### Entries provided ###

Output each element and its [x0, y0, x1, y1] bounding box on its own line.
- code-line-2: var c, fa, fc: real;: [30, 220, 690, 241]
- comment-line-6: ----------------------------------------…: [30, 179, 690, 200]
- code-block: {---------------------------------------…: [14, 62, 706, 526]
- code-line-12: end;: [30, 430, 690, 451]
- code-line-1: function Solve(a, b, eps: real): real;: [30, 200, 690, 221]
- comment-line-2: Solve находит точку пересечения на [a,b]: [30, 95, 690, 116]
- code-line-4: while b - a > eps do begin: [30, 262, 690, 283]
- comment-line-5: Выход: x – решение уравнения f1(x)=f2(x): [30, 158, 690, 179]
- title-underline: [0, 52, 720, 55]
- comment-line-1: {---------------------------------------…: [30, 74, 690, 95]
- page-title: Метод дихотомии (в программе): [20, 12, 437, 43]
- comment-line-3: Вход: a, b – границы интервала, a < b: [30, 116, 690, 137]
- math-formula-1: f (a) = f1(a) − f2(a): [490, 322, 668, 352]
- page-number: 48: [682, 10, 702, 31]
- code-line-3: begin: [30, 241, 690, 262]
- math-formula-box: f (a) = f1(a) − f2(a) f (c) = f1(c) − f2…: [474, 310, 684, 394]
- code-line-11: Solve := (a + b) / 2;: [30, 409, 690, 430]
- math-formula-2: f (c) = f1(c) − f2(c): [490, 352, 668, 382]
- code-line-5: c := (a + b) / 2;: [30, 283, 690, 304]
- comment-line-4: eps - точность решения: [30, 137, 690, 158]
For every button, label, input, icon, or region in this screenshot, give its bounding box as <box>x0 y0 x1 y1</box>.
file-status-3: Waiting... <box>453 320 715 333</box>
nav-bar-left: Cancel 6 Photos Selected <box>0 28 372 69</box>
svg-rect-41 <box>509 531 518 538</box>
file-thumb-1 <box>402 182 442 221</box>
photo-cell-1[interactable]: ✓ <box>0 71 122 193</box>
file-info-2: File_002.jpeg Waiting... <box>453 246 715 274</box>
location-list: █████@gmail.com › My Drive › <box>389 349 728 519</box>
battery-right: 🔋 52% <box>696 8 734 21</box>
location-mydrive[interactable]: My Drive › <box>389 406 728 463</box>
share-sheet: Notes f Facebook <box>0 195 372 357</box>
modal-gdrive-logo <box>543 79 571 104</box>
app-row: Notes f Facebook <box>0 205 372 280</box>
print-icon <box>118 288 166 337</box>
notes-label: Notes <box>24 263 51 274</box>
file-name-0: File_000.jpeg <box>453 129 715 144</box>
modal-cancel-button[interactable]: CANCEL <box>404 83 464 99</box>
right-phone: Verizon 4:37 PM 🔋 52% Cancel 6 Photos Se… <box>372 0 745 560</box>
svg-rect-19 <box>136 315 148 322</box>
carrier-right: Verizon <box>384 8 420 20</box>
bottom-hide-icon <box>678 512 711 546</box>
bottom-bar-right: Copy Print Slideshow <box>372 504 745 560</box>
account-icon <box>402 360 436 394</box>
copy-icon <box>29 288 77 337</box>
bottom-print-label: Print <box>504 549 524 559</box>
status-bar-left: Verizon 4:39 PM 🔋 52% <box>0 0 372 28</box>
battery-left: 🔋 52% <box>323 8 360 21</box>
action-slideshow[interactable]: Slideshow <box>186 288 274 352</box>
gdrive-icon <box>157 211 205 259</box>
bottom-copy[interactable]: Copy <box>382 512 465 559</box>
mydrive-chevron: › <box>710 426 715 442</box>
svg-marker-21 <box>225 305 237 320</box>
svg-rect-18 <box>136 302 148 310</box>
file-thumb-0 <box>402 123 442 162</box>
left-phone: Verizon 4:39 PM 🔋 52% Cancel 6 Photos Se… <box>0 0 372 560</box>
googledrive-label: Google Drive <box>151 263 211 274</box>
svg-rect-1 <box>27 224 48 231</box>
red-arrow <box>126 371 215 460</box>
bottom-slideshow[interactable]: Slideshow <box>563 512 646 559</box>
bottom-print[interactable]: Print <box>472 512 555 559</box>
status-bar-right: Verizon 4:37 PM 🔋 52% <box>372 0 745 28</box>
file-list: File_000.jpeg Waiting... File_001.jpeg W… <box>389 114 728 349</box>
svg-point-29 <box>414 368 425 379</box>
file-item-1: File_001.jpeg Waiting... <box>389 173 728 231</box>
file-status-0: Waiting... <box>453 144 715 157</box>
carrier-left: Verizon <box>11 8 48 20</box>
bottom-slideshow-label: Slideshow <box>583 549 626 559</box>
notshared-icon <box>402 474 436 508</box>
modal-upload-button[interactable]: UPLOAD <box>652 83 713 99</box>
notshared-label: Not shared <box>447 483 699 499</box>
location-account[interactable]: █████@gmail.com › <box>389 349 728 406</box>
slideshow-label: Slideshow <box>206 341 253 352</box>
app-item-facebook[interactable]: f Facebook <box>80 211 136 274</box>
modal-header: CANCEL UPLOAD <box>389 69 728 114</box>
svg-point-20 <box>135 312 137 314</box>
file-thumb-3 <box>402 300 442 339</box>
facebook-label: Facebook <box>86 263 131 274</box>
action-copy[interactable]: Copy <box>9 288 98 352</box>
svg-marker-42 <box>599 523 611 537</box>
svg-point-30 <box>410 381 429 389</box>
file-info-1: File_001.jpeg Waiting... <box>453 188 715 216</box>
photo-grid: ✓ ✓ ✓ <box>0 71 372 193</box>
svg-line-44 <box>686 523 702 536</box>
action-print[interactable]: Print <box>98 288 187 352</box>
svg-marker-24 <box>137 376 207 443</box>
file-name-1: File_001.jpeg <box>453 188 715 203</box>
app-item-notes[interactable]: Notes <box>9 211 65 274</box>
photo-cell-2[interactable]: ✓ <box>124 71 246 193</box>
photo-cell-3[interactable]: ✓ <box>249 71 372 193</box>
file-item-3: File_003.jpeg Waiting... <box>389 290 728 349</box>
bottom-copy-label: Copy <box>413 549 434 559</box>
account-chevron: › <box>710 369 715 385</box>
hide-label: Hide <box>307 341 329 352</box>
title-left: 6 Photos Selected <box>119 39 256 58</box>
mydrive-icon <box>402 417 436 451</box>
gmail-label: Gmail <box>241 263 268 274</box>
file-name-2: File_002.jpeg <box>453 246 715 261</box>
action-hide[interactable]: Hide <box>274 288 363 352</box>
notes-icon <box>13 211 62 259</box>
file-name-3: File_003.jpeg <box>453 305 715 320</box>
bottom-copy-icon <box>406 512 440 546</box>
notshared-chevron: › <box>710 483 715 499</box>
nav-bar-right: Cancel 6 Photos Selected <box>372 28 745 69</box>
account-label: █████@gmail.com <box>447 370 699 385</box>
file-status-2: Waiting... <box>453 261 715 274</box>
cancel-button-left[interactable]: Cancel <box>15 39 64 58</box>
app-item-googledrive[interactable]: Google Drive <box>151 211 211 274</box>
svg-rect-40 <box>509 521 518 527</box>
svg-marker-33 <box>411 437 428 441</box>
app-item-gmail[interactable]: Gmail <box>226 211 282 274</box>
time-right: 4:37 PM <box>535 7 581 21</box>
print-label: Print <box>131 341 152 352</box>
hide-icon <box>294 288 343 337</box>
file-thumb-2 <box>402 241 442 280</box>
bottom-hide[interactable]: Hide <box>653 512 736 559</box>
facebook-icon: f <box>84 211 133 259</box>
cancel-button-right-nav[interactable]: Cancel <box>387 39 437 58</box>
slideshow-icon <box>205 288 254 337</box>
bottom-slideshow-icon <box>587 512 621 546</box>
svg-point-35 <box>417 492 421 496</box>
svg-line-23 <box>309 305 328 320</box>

###

__Exercise details__: Wherever the string "status" appears in a line of the records above, copy that line.

__Written answer__:
file-status-3: Waiting... <box>453 320 715 333</box>
status-bar-left: Verizon 4:39 PM 🔋 52% <box>0 0 372 28</box>
status-bar-right: Verizon 4:37 PM 🔋 52% <box>372 0 745 28</box>
file-status-0: Waiting... <box>453 144 715 157</box>
file-status-2: Waiting... <box>453 261 715 274</box>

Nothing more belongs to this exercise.